Transcribe all of the data exactly. Omit the pictures.

= Supplied records =
□ □ □

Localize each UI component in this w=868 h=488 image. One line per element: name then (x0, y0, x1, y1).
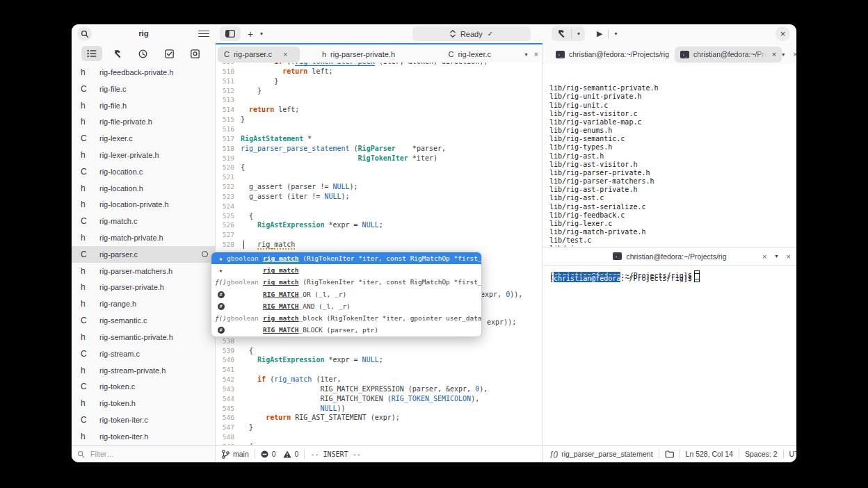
file-item[interactable]: Crig-token.c (72, 378, 215, 395)
completion-item[interactable]: #RIG_MATCH_OR (_l, _r) (211, 288, 481, 300)
file-item[interactable]: hrig-feedback-private.h (72, 64, 215, 81)
completion-item[interactable]: ★rig_match (211, 264, 481, 276)
terminal-line: lib/rig-semantic-private.h (549, 84, 794, 92)
file-item[interactable]: Crig-location.c (72, 163, 215, 180)
encoding-setting[interactable]: UTF-8 (789, 450, 796, 458)
code-line: 519 RigTokenIter *iter) (216, 154, 542, 163)
frame-close-icon[interactable]: × (787, 252, 791, 261)
diagnostics-indicator[interactable]: 0 0 (261, 450, 299, 458)
terminal-line: lib/rig-parser-matchers.h (549, 177, 794, 186)
file-type-icon: C (81, 349, 99, 359)
text-caret (243, 241, 244, 249)
macro-icon: # (215, 291, 227, 298)
code-line: 521 (216, 172, 542, 182)
run-button[interactable]: ▶ (592, 26, 607, 41)
code-line: 520{ (216, 163, 542, 172)
frame-close-icon[interactable]: × (534, 50, 538, 58)
build-panel-button[interactable] (107, 46, 128, 61)
tab-rig-parser-c[interactable]: C rig-parser.c × (218, 47, 300, 63)
file-item[interactable]: Crig-lexer.c (72, 130, 215, 147)
file-item[interactable]: hrig-file-private.h (72, 113, 215, 130)
project-tree-button[interactable] (81, 46, 102, 61)
tab-label: christian@fedora:~/Projects (693, 50, 766, 58)
file-item[interactable]: Crig-semantic.c (72, 312, 215, 329)
file-item[interactable]: hrig-lexer-private.h (72, 147, 215, 163)
file-name: rig-stream-private.h (99, 366, 215, 375)
check-icon: ✓ (488, 30, 493, 38)
file-item[interactable]: hrig-parser-matchers.h (72, 263, 215, 279)
tab-rig-parser-private-h[interactable]: h rig-parser-private.h (305, 47, 412, 63)
file-item[interactable]: Crig-match.c (72, 213, 215, 229)
file-name: rig-parser.c (99, 250, 202, 259)
tab-terminal-1[interactable]: ›_ christian@fedora:~/Projects/rig (550, 47, 675, 63)
code-line: 522 g_assert (parser != NULL); (216, 182, 542, 192)
file-type-icon: h (322, 50, 326, 58)
indentation-setting[interactable]: Spaces: 2 (745, 450, 778, 458)
code-line: 542 if (rig_match (iter, (216, 375, 542, 384)
tab-list-dropdown[interactable]: ▾ (525, 51, 528, 58)
tab-list-dropdown[interactable]: ▾ (775, 253, 778, 259)
build-dropdown[interactable]: ▾ (572, 26, 585, 41)
file-item[interactable]: hrig-parser-private.h (72, 279, 215, 296)
code-line: 511 } (216, 76, 542, 86)
file-item[interactable]: hrig-semantic-private.h (72, 329, 215, 345)
todo-panel-button[interactable] (159, 46, 179, 61)
file-item[interactable]: hrig-token.h (72, 395, 215, 412)
file-item[interactable]: hrig-file.h (72, 97, 215, 114)
terminal-2-header[interactable]: ›_ christian@fedora:~/Projects/rig × ▾ × (543, 247, 796, 266)
file-name: rig-semantic.c (99, 316, 215, 325)
completion-item[interactable]: #RIG_MATCH_BLOCK (parser, ptr) (211, 324, 481, 336)
file-item[interactable]: Crig-token-iter.c (72, 412, 215, 428)
file-item[interactable]: hrig-range.h (72, 295, 215, 312)
file-name: rig-lexer-private.h (99, 151, 215, 159)
new-tab-button[interactable]: + (244, 26, 257, 41)
file-item[interactable]: Crig-file.c (72, 81, 215, 97)
run-dropdown[interactable]: ▾ (609, 26, 622, 41)
file-type-icon: h (81, 398, 99, 408)
tab-close-icon[interactable]: × (772, 50, 776, 58)
build-button[interactable] (552, 26, 570, 41)
git-branch-indicator[interactable]: main (222, 450, 249, 459)
tab-list-dropdown[interactable]: ▾ (782, 51, 785, 58)
code-line: 516 (216, 124, 542, 134)
file-name: rig-stream.c (99, 350, 215, 358)
file-name: rig-file.h (99, 101, 215, 110)
file-item[interactable]: Crig-parser.c (72, 246, 215, 263)
history-panel-button[interactable] (133, 46, 154, 61)
tab-label: rig-parser-private.h (330, 50, 395, 58)
menu-button[interactable] (197, 28, 211, 40)
completion-item[interactable]: ƒ()gbooleanrig_match_block (RigTokenIter… (211, 312, 481, 324)
current-symbol[interactable]: ƒ() rig_parser_parse_statement (549, 450, 653, 458)
terminal-2-output[interactable]: [christian@fedora:~/Projects/rig]$ (543, 266, 796, 445)
code-line: 510 return left; (216, 67, 542, 76)
window-close-button[interactable]: × (775, 26, 790, 41)
tab-rig-lexer-c[interactable]: C rig-lexer.c (417, 47, 522, 63)
new-tab-dropdown[interactable]: ▾ (257, 26, 266, 41)
panel-toggle-button[interactable] (220, 26, 241, 41)
file-type-icon: C (81, 415, 99, 425)
project-folder-button[interactable] (665, 450, 674, 458)
chevron-down-icon: ▾ (614, 31, 617, 37)
terminal-cursor (694, 273, 700, 282)
documentation-panel-button[interactable] (184, 46, 205, 61)
completion-item[interactable]: #RIG_MATCH_AND (_l, _r) (211, 300, 481, 312)
filter-bar (72, 445, 216, 462)
file-item[interactable]: Crig-stream.c (72, 345, 215, 362)
check-square-icon (165, 49, 174, 58)
file-item[interactable]: hrig-location.h (72, 180, 215, 197)
terminal-icon: ›_ (680, 51, 689, 58)
file-item[interactable]: hrig-location-private.h (72, 197, 215, 213)
file-item[interactable]: hrig-stream-private.h (72, 362, 215, 379)
frame-close-icon[interactable]: × (793, 50, 796, 58)
file-item[interactable]: hrig-match-private.h (72, 229, 215, 246)
omnibox-build-status[interactable]: Ready ✓ (412, 26, 531, 41)
tab-close-icon[interactable]: × (762, 252, 766, 261)
tab-terminal-2[interactable]: ›_ christian@fedora:~/Projects × (675, 47, 782, 63)
completion-item[interactable]: ★gbooleanrig_match (RigTokenIter *iter, … (211, 252, 481, 264)
file-item[interactable]: hrig-token-iter.h (72, 428, 215, 445)
filter-input[interactable] (89, 449, 196, 459)
completion-item[interactable]: ƒ()gbooleanrig_match (RigTokenIter *iter… (211, 276, 481, 288)
cursor-position[interactable]: Ln 528, Col 14 (686, 450, 733, 458)
tab-close-icon[interactable]: × (283, 50, 287, 58)
header-bar: rig + ▾ Ready ✓ (72, 24, 796, 44)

□ □ □

= Task answer =
Localize each UI component in this w=868 h=488 image. One line per element: name then (x0, y0, x1, y1).
file-item[interactable]: Crig-token.c (72, 378, 215, 395)
completion-item[interactable]: #RIG_MATCH_OR (_l, _r) (211, 288, 481, 300)
file-item[interactable]: hrig-feedback-private.h (72, 64, 215, 81)
completion-item[interactable]: ★rig_match (211, 264, 481, 276)
terminal-line: lib/rig-semantic-private.h (549, 84, 794, 92)
file-item[interactable]: Crig-location.c (72, 163, 215, 180)
encoding-setting[interactable]: UTF-8 (789, 450, 796, 458)
code-line: 519 RigTokenIter *iter) (216, 154, 542, 163)
frame-close-icon[interactable]: × (787, 252, 791, 261)
diagnostics-indicator[interactable]: 0 0 (261, 450, 299, 458)
terminal-line: lib/rig-parser-matchers.h (549, 177, 794, 186)
file-type-icon: C (81, 349, 99, 359)
text-caret (243, 241, 244, 249)
macro-icon: # (215, 291, 227, 298)
code-line: 521 (216, 172, 542, 182)
run-button[interactable]: ▶ (592, 26, 607, 41)
code-line: 520{ (216, 163, 542, 172)
frame-close-icon[interactable]: × (534, 50, 538, 58)
build-panel-button[interactable] (107, 46, 128, 61)
tab-rig-parser-c[interactable]: C rig-parser.c × (218, 47, 300, 63)
file-item[interactable]: Crig-lexer.c (72, 130, 215, 147)
file-item[interactable]: hrig-file-private.h (72, 113, 215, 130)
project-tree-button[interactable] (81, 46, 102, 61)
tab-label: christian@fedora:~/Projects (693, 50, 766, 58)
file-item[interactable]: Crig-semantic.c (72, 312, 215, 329)
file-item[interactable]: hrig-lexer-private.h (72, 147, 215, 163)
file-name: rig-stream-private.h (99, 366, 215, 375)
check-icon: ✓ (488, 30, 493, 38)
file-item[interactable]: hrig-parser-matchers.h (72, 263, 215, 279)
tab-rig-parser-private-h[interactable]: h rig-parser-private.h (305, 47, 412, 63)
file-item[interactable]: Crig-match.c (72, 213, 215, 229)
file-name: rig-parser.c (99, 250, 202, 259)
tab-terminal-1[interactable]: ›_ christian@fedora:~/Projects/rig (550, 47, 675, 63)
code-line: 522 g_assert (parser != NULL); (216, 182, 542, 192)
file-type-icon: h (322, 50, 326, 58)
indentation-setting[interactable]: Spaces: 2 (745, 450, 778, 458)
code-line: 542 if (rig_match (iter, (216, 375, 542, 384)
tab-list-dropdown[interactable]: ▾ (525, 51, 528, 58)
tab-list-dropdown[interactable]: ▾ (775, 253, 778, 259)
build-dropdown[interactable]: ▾ (572, 26, 585, 41)
file-item[interactable]: hrig-parser-private.h (72, 279, 215, 296)
code-line: 511 } (216, 76, 542, 86)
file-item[interactable]: hrig-semantic-private.h (72, 329, 215, 345)
todo-panel-button[interactable] (159, 46, 179, 61)
file-item[interactable]: hrig-token.h (72, 395, 215, 412)
file-item[interactable]: hrig-file.h (72, 97, 215, 114)
terminal-2-header[interactable]: ›_ christian@fedora:~/Projects/rig × ▾ × (543, 247, 796, 266)
file-name: rig-semantic.c (99, 316, 215, 325)
completion-item[interactable]: #RIG_MATCH_BLOCK (parser, ptr) (211, 324, 481, 336)
file-item[interactable]: Crig-token-iter.c (72, 412, 215, 428)
file-item[interactable]: hrig-range.h (72, 295, 215, 312)
file-name: rig-lexer-private.h (99, 151, 215, 159)
new-tab-button[interactable]: + (244, 26, 257, 41)
file-item[interactable]: Crig-file.c (72, 81, 215, 97)
run-dropdown[interactable]: ▾ (609, 26, 622, 41)
file-type-icon: h (81, 398, 99, 408)
tab-close-icon[interactable]: × (772, 50, 776, 58)
build-button[interactable] (552, 26, 570, 41)
git-branch-indicator[interactable]: main (222, 450, 249, 459)
tab-list-dropdown[interactable]: ▾ (782, 51, 785, 58)
code-line: 516 (216, 124, 542, 134)
file-name: rig-stream.c (99, 350, 215, 358)
file-name: rig-file.h (99, 101, 215, 110)
file-item[interactable]: Crig-parser.c (72, 246, 215, 263)
history-panel-button[interactable] (133, 46, 154, 61)
tab-label: rig-parser-private.h (330, 50, 395, 58)
menu-button[interactable] (197, 28, 211, 40)
completion-item[interactable]: ƒ()gbooleanrig_match_block (RigTokenIter… (211, 312, 481, 324)
current-symbol[interactable]: ƒ() rig_parser_parse_statement (549, 450, 653, 458)
terminal-2-output[interactable]: [christian@fedora:~/Projects/rig]$ (543, 266, 796, 445)
code-line: 510 return left; (216, 67, 542, 76)
window-close-button[interactable]: × (775, 26, 790, 41)
tab-rig-lexer-c[interactable]: C rig-lexer.c (417, 47, 522, 63)
new-tab-dropdown[interactable]: ▾ (257, 26, 266, 41)
panel-toggle-button[interactable] (220, 26, 241, 41)
file-type-icon: C (81, 415, 99, 425)
project-folder-button[interactable] (665, 450, 674, 458)
chevron-down-icon: ▾ (614, 31, 617, 37)
terminal-cursor (694, 273, 700, 282)
documentation-panel-button[interactable] (184, 46, 205, 61)
completion-item[interactable]: #RIG_MATCH_AND (_l, _r) (211, 300, 481, 312)
filter-bar (72, 445, 216, 462)
file-item[interactable]: Crig-stream.c (72, 345, 215, 362)
check-square-icon (165, 49, 174, 58)
file-item[interactable]: hrig-location.h (72, 180, 215, 197)
terminal-icon: ›_ (680, 51, 689, 58)
file-item[interactable]: hrig-location-private.h (72, 197, 215, 213)
file-item[interactable]: hrig-stream-private.h (72, 362, 215, 379)
frame-close-icon[interactable]: × (793, 50, 796, 58)
file-item[interactable]: hrig-match-private.h (72, 229, 215, 246)
omnibox-build-status[interactable]: Ready ✓ (412, 26, 531, 41)
tab-close-icon[interactable]: × (762, 252, 766, 261)
tab-terminal-2[interactable]: ›_ christian@fedora:~/Projects × (675, 47, 782, 63)
completion-item[interactable]: ★gbooleanrig_match (RigTokenIter *iter, … (211, 252, 481, 264)
file-item[interactable]: hrig-token-iter.h (72, 428, 215, 445)
filter-input[interactable] (89, 449, 196, 459)
completion-item[interactable]: ƒ()gbooleanrig_match (RigTokenIter *iter… (211, 276, 481, 288)
cursor-position[interactable]: Ln 528, Col 14 (686, 450, 733, 458)
tab-close-icon[interactable]: × (283, 50, 287, 58)
header-bar: rig + ▾ Ready ✓ (72, 24, 796, 44)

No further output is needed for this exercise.